As a pretrial detainee, Manning is entitled to constitutionally adequate medical care under the Fourteenth Amendment, which requires jail staff to take “reasonable available measures” to address a “risk of serious harm” to Manning's health or safety. Pittman v. Madison Cnty., 108 F.4th 561, 572 (7th Cir. 2024). Whether a defendant provided reasonable care is determined by a purely objective standard. Id at 570. First, the plaintiff must allege the defendant did a volitional act or made a deliberate choice not to act. Id at 571. “[L]iability for negligently inflicted harm is categorically beneath the threshold of constitutional due process.” Kingsley v. Hendrickson, 576 U.S. 389, 396 (2015) (quotation marks omitted) (emphasis in original). Then, the reasonableness of that action or inaction is assessed based on whether “reasonable officers under the circumstances would have understood the high degree of risk involved, making the consequences of the defendants' conduct obvious.” Pittman, 108 F.4th at 572 (emphasis omitted). Whether the defendant actually knew that his action or inaction would cause harm is irrelevant under the Fourteenth Amendment. Id. “Reasonableness, in turn, must be determined in light of the totality of the circumstances.” Pulera v. Sarzant, 966 F.3d 540, 550 (7th Cir. 2020).

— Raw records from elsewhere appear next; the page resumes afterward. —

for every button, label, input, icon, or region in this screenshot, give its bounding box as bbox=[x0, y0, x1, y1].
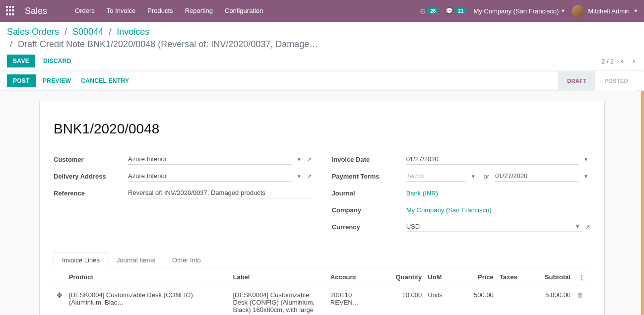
label-customer: Customer bbox=[54, 156, 128, 163]
pager-next[interactable]: › bbox=[631, 57, 637, 65]
label-delivery: Delivery Address bbox=[54, 173, 128, 180]
chevron-down-icon[interactable]: ▼ bbox=[469, 174, 478, 179]
th-account[interactable]: Account bbox=[327, 268, 384, 286]
cell-product[interactable]: [DESK0004] Customizable Desk (CONFIG) (A… bbox=[66, 286, 230, 315]
cell-taxes[interactable] bbox=[497, 286, 527, 315]
preview-button[interactable]: Preview bbox=[40, 74, 74, 87]
user-name: Mitchell Admin bbox=[588, 7, 630, 15]
th-label[interactable]: Label bbox=[230, 268, 327, 286]
activity-count: 26 bbox=[427, 8, 439, 14]
cell-account[interactable]: 200110 REVEN… bbox=[327, 286, 384, 315]
chevron-down-icon[interactable]: ▼ bbox=[581, 174, 590, 179]
chevron-down-icon[interactable]: ▼ bbox=[581, 157, 590, 162]
label-journal: Journal bbox=[332, 189, 406, 197]
label-currency: Currency bbox=[332, 223, 406, 231]
chat-icon: 💬 bbox=[446, 7, 453, 14]
tab-other-info[interactable]: Other Info bbox=[164, 252, 209, 268]
apps-icon[interactable] bbox=[6, 6, 16, 16]
delivery-field[interactable] bbox=[128, 171, 292, 182]
top-nav: Sales Orders To Invoice Products Reporti… bbox=[0, 0, 644, 22]
label-payment-terms: Payment Terms bbox=[332, 173, 406, 180]
label-company: Company bbox=[332, 206, 406, 214]
left-column: Customer ▼ ↗ Delivery Address ▼ ↗ bbox=[54, 153, 312, 237]
customer-field[interactable] bbox=[128, 154, 292, 165]
breadcrumb-order[interactable]: S00044 bbox=[72, 27, 103, 37]
th-price[interactable]: Price bbox=[455, 268, 497, 286]
external-link-icon[interactable]: ↗ bbox=[307, 173, 312, 180]
external-link-icon[interactable]: ↗ bbox=[307, 156, 312, 163]
reference-field[interactable] bbox=[128, 188, 312, 198]
breadcrumb-root[interactable]: Sales Orders bbox=[7, 27, 59, 37]
nav-orders[interactable]: Orders bbox=[69, 0, 101, 22]
tab-journal-items[interactable]: Journal Items bbox=[108, 252, 164, 268]
payment-terms-field[interactable] bbox=[406, 171, 466, 182]
discuss-indicator[interactable]: 💬 21 bbox=[446, 7, 466, 14]
chevron-down-icon[interactable]: ▼ bbox=[295, 157, 304, 162]
company-name: My Company (San Francisco) bbox=[473, 7, 559, 15]
cell-uom[interactable]: Units bbox=[425, 286, 455, 315]
drag-handle-icon[interactable]: ✥ bbox=[57, 291, 63, 299]
cell-subtotal[interactable]: 5,000.00 bbox=[527, 286, 574, 315]
company-switcher[interactable]: My Company (San Francisco) ▼ bbox=[473, 7, 565, 15]
journal-link[interactable]: Bank (INR) bbox=[406, 189, 438, 197]
cancel-entry-button[interactable]: Cancel Entry bbox=[78, 74, 132, 87]
app-brand[interactable]: Sales bbox=[25, 6, 47, 16]
table-row[interactable]: ✥ [DESK0004] Customizable Desk (CONFIG) … bbox=[54, 286, 590, 315]
avatar bbox=[572, 5, 584, 17]
breadcrumb-current: Draft Credit Note BNK1/2020/0048 (Revers… bbox=[18, 39, 318, 49]
breadcrumb-sep: / bbox=[64, 27, 67, 37]
due-date-field[interactable] bbox=[495, 171, 579, 182]
cell-quantity[interactable]: 10.000 bbox=[384, 286, 425, 315]
tab-invoice-lines[interactable]: Invoice Lines bbox=[54, 252, 108, 268]
breadcrumb-sep: / bbox=[10, 39, 12, 49]
nav-reporting[interactable]: Reporting bbox=[179, 0, 219, 22]
user-menu[interactable]: Mitchell Admin ▼ bbox=[572, 5, 638, 17]
statusbar: Post Preview Cancel Entry Draft Posted bbox=[0, 71, 644, 91]
chevron-down-icon[interactable]: ▼ bbox=[295, 174, 304, 179]
nav-items: Orders To Invoice Products Reporting Con… bbox=[69, 0, 269, 22]
breadcrumb-invoices[interactable]: Invoices bbox=[117, 27, 149, 37]
invoice-lines-table: Product Label Account Quantity UoM Price… bbox=[54, 268, 590, 315]
th-subtotal[interactable]: Subtotal bbox=[527, 268, 574, 286]
status-posted[interactable]: Posted bbox=[595, 71, 637, 91]
nav-to-invoice[interactable]: To Invoice bbox=[101, 0, 142, 22]
th-uom[interactable]: UoM bbox=[425, 268, 455, 286]
nav-right: ◴ 26 💬 21 My Company (San Francisco) ▼ M… bbox=[420, 5, 638, 17]
th-taxes[interactable]: Taxes bbox=[497, 268, 527, 286]
label-reference: Reference bbox=[54, 189, 128, 197]
cell-label[interactable]: [DESK0004] Customizable Desk (CONFIG) (A… bbox=[230, 286, 327, 315]
trash-icon[interactable]: 🗑 bbox=[577, 291, 583, 299]
right-column: Invoice Date ▼ Payment Terms ▼ or ▼ bbox=[332, 153, 590, 237]
form-sheet-bg: BNK1/2020/0048 Customer ▼ ↗ Delivery Add… bbox=[0, 91, 644, 315]
control-panel: Sales Orders / S00044 / Invoices / Draft… bbox=[0, 22, 644, 71]
discard-button[interactable]: Discard bbox=[40, 55, 74, 67]
post-button[interactable]: Post bbox=[7, 74, 36, 87]
company-link[interactable]: My Company (San Francisco) bbox=[406, 206, 492, 214]
clock-icon: ◴ bbox=[420, 7, 425, 14]
caret-down-icon: ▼ bbox=[561, 8, 565, 13]
activity-indicator[interactable]: ◴ 26 bbox=[420, 7, 439, 14]
or-label: or bbox=[484, 173, 490, 180]
status-draft[interactable]: Draft bbox=[558, 71, 595, 91]
th-product[interactable]: Product bbox=[66, 268, 230, 286]
form-sheet: BNK1/2020/0048 Customer ▼ ↗ Delivery Add… bbox=[39, 101, 605, 315]
currency-field[interactable]: USD bbox=[406, 223, 573, 230]
nav-configuration[interactable]: Configuration bbox=[219, 0, 269, 22]
pager-prev[interactable]: ‹ bbox=[619, 57, 625, 65]
kebab-icon[interactable]: ⋮ bbox=[577, 273, 587, 281]
cell-price[interactable]: 500.00 bbox=[455, 286, 497, 315]
chevron-down-icon[interactable]: ▼ bbox=[573, 224, 582, 229]
external-link-icon[interactable]: ↗ bbox=[585, 223, 590, 231]
tabs: Invoice Lines Journal Items Other Info bbox=[54, 252, 590, 268]
invoice-date-field[interactable] bbox=[406, 154, 579, 165]
breadcrumb: Sales Orders / S00044 / Invoices / Draft… bbox=[7, 26, 637, 51]
caret-down-icon: ▼ bbox=[634, 8, 638, 13]
label-invoice-date: Invoice Date bbox=[332, 156, 406, 163]
pager-text: 2 / 2 bbox=[601, 58, 614, 65]
th-quantity[interactable]: Quantity bbox=[384, 268, 425, 286]
breadcrumb-sep: / bbox=[109, 27, 111, 37]
discuss-count: 21 bbox=[455, 8, 466, 14]
nav-products[interactable]: Products bbox=[141, 0, 179, 22]
save-button[interactable]: Save bbox=[7, 55, 35, 67]
document-title: BNK1/2020/0048 bbox=[54, 121, 590, 137]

Manning alleges that while taking a shower on June 27, 2023, he slipped on a bar of soap and fell, hitting his head and hurting his neck, lower back, ribs, and hand. He was able to walk back to his room and get dressed. He tried to call for help over the speaker box, but no confinement officer answered. So, he walked to the guards' station and told the confinement officer there what happened. The officer acted like he didn't care and didn't take Manning to medical.
This confinement officer's actions were not objectively unreasonable. Manning faults him for not taking him immediately to medical, but the complaint provides no allegations that allow a reasonable inference that Manning required emergency care and could not follow the usual process to request medical care. He was conscious with no visible wounds, and he was able to talk normally and walk on his own. This confinement officer was not Manning's only avenue to obtain non-emergency medical care.
After he left the guard's station, Manning returned to his cell and laid down in pain. The next morning during med pass, he told a nurse what had happened, and she gave him ibuprofen and Tylenol. He also submitted a grievance, complaining that he slipped and fell in the shower, and it felt like he rebroke his lower back. ECF 1-2 at 9. He reported that it hurt to sit, when lying down he could barely sit up again, he could not get his arms over his shoulders, and it hurt to walk. He was put on sick call.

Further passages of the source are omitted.